I.FACTUAL AND PROCEDURAL BACKGROUND
On November 13, 2012, Kristen Leigh Reynolds filed a petition in the Superior Court seeking to change her last name to “Tauer,” her “partner’s last name.” Based on the petition alone, the Superior Court summarily denied the name change on April 12, 2013, finding that Reynolds had not provided sufficient reasons to support the petition. Reynolds filed a timely notice of appeal on April 17, 2013, in which she stated that on March 18, 2012, she and Jessica Dawn Tauer held a union ceremony where they pledged to spend the rest of their lives together. Reynolds’s notice of appeal also indicated that because she and Tauer are unable to legally marry in the Virgin Islands, Reynolds sought to change her name since it is the “one legal option available,” and that by finding her petition to be insufficient, the court’s ruling was discriminatory because opposite-sex couples do not “need to provide any evidence at all for why they want to have the same last name.”
II.JURISDICTION
“The Supreme Court [has] jurisdiction over all appeals arising from final judgments, final decrees or final orders of the Superior Court.” V.I. Code Ann. tit. 4, § 32(a). Because the Superior Court’s April 12, 2013 Order denying Reynolds’s name-change petition “dispose[d] of all of the claims submitted to [the court] for adjudication,” it was a final order, and this Court has jurisdiction over Reynolds’s appeal. Chapman v. Cornwall, 58 V.I. 431, 436 (V.I. 2013) (quoting Matthew v. Herman, 56 V.I. 674, 677 (V.I. 2012)).
III.DISCUSSION
Reynolds argues that the Superior Court erred in denying her petition because she is not seeking a name change for any fraudulent or illegal purpose, and the petition met all the requirements of 16 V.I.C. § 181. She asserts that her reason for changing her name was sufficient under section 181 because “a lifelong commitment to another person is an acceptable reason” for a name change, and the name change is not contrary to the public interest because it “simply . . . reflects] the seriousness of the commitment to her life partner.” The Government takes no position on [333]*333whether the Superior Court abused its discretion in denying Reynolds’s petition,'instead arguing only that 16 V.I.C. § 181 is constitutional. We review the Superior Court’s denial of a name-change petition for an abuse of discretion. See Petition of Rusconi, 341 Mass. 167, 167 N.E.2d 847, 850 (1960) (reviewing for abuse of discretion under a statute nearly identical to 16 V.I.C. § 181);2 see also 57 Am. Jur. 2D Name § 22 (“name change statutes have ordinarily been held to vest discretion in the trial court”); In re Bacharach, 344 N.J. Super. 126, 780 A.2d 579, 582-83 (N.J. Super. Ct. App. Div. 2001). But to the extent the Superior Court’s exercise of this discretion rested on its interpretation and application of a statute, our review is de novo. Billu v. People, 57 V.I. 455, 461 (V.I. 2012).

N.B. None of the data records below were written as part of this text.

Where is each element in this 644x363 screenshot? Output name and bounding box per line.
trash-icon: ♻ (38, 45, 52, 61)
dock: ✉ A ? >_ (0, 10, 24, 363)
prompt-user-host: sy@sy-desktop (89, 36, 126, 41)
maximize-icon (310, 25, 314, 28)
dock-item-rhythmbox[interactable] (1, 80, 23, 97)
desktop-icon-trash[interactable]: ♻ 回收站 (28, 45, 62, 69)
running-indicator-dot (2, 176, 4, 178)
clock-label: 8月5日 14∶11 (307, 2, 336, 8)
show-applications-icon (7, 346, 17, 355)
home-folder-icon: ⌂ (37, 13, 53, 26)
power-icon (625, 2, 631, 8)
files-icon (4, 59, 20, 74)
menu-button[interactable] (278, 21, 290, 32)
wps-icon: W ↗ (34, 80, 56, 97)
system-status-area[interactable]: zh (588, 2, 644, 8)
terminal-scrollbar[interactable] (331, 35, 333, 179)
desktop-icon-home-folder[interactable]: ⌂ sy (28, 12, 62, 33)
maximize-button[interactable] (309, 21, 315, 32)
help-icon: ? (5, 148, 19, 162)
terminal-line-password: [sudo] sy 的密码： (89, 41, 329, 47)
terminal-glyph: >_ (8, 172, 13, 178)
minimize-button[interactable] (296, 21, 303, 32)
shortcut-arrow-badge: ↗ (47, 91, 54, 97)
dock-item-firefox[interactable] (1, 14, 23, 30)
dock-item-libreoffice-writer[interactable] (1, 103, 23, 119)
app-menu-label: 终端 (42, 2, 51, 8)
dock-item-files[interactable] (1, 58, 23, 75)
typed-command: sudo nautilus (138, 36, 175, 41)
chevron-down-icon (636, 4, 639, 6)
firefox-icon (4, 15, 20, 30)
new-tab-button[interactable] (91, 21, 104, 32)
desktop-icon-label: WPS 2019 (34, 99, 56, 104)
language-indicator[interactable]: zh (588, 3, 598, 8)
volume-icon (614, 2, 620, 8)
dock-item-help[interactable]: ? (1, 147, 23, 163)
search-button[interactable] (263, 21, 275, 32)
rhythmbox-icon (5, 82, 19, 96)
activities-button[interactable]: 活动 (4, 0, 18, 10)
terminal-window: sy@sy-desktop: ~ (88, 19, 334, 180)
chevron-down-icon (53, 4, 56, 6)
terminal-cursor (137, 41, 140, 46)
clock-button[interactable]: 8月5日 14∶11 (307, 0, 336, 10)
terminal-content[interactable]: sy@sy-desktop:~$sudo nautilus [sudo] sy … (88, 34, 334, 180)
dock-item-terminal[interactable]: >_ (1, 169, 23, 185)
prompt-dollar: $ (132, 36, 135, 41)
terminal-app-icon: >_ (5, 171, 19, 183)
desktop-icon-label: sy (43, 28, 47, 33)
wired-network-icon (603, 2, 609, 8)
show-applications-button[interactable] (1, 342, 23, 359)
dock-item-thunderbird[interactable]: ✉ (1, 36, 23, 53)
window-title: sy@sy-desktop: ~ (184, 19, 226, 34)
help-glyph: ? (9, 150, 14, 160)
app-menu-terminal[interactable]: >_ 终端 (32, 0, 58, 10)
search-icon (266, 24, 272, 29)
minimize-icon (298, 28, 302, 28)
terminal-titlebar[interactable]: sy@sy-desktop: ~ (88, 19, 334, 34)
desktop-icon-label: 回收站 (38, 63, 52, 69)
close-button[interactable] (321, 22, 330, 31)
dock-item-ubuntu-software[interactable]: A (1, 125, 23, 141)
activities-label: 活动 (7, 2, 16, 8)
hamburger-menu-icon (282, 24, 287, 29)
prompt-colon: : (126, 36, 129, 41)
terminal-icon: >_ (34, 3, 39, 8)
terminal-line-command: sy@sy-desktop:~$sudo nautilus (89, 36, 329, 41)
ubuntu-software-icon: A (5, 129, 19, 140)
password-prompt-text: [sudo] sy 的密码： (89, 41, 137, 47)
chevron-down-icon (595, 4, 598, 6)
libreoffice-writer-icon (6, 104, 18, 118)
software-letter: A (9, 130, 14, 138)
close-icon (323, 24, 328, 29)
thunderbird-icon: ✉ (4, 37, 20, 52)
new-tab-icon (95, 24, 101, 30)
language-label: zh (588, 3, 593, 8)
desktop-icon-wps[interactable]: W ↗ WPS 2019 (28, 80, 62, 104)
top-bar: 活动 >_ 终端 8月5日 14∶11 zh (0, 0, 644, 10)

In summarily denying the name change, the Superior Court held that Reynolds did not provide sufficient reasons as required by 16 V.I.C. §181 because she “ha[d] not provided the court with her partner’s full name nor reasoning why Ms. Reynolds needs her last name to be the same as her [p]artner.” Sections 181 and 182 of title 16 of the Virgin Islands Code outline the procedure for adjudicating adult name-change petitions in the Superior Court, providing in full:
§ 181 Application for change of name
Application for change of name may be heard and determined by the [Superior Court]. No lawful change of the name of a person, except a woman upon her marriage or divorce, or upon the adoption of a child, shall be made unless for sufficient reasons not inconsistent with the public interest and satisfactory to the court.3
[334]*334§ 182 Notice, order and recording of change of name
Before adjudging a change of name, except as provided in chapter 5 of this title, the court shall require public notice of the application therefor to be given that all persons may appear and show cause, if they have any, why the same should not be granted. The court shall also require public notice to be given of the change adjudged, and on return of proof thereof may grant a certificate, under the seal of the court, of the name the party is to have, and which shall thereafter be his legal name and a copy thereof shall be furnished the proper local registrar of vital statistics. If the child has been baptized in the Virgin Islands the proper church officials shall also be notified of such change of name.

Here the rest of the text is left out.